Task to carry out — Since the copy must match the original, write out each record word for word, skipping only the pictures.

[[ Data for this exercise open ]]

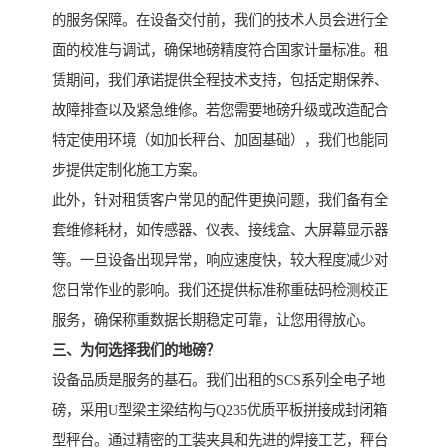
的服务保障。在设备交付前，我们的技术人员会进行全
面的校准与调试，确保地磅精度符合国家计量标准。租
赁期间，我们承诺提供全程技术支持，包括定期保养、
故障排查以及紧急维修。若您需要地磅升级或改造配合
特定使用环境（如加长秤台、加固基础），我们也能同
步提供定制化施工方案。
此外，针对租赁客户常见的配件更换问题，我们备有全
套维修耗材，如传感器、仪表、接线盒、大屏幕显示器
等。一旦设备出现异常，响应速度快，较大程度减少对
您日常作业的影响。我们还提供标准称重砝码检测校正
服务，确保称重数据长期稳定可靠，让您用得放心。
三、为何选择我们的地磅？
设备品质是服务的基石。我们出租的SCS系列全电子地
磅，采用U型梁主梁结构与Q235优质平板拼接成封闭箱
型秤台。通过精密的工装夹具和先进的焊接工艺，秤台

[[ Data for this exercise closed ]]

The answer —
的服务保障。在设备交付前，我们的技术人员会进行全
面的校准与调试，确保地磅精度符合国家计量标准。租
赁期间，我们承诺提供全程技术支持，包括定期保养、
故障排查以及紧急维修。若您需要地磅升级或改造配合
特定使用环境（如加长秤台、加固基础），我们也能同
步提供定制化施工方案。
此外，针对租赁客户常见的配件更换问题，我们备有全
套维修耗材，如传感器、仪表、接线盒、大屏幕显示器
等。一旦设备出现异常，响应速度快，较大程度减少对
您日常作业的影响。我们还提供标准称重砝码检测校正
服务，确保称重数据长期稳定可靠，让您用得放心。
三、为何选择我们的地磅？
设备品质是服务的基石。我们出租的SCS系列全电子地
磅，采用U型梁主梁结构与Q235优质平板拼接成封闭箱
型秤台。通过精密的工装夹具和先进的焊接工艺，秤台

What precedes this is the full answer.